• Saved data entries:
+ + + +
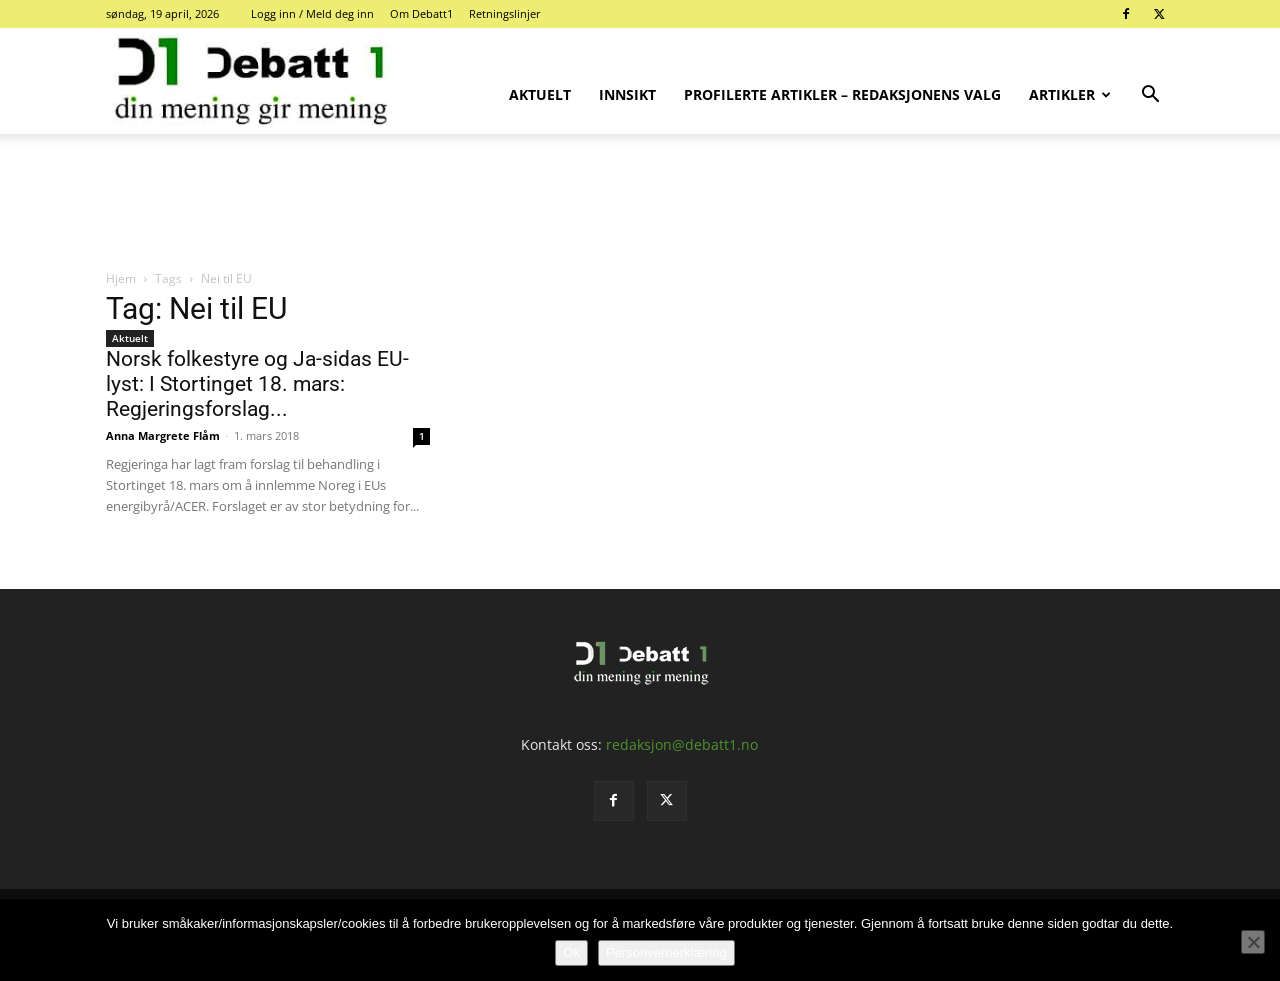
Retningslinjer (505, 13)
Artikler (1070, 94)
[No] (1253, 942)
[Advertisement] (640, 203)
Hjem (121, 278)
+ + + +
• Task directions:
Without including any pictures, copy every line above exactly.

• Task result:
Retningslinjer (505, 13)
Artikler (1070, 94)
[No] (1253, 942)
[Advertisement] (640, 203)
Hjem (121, 278)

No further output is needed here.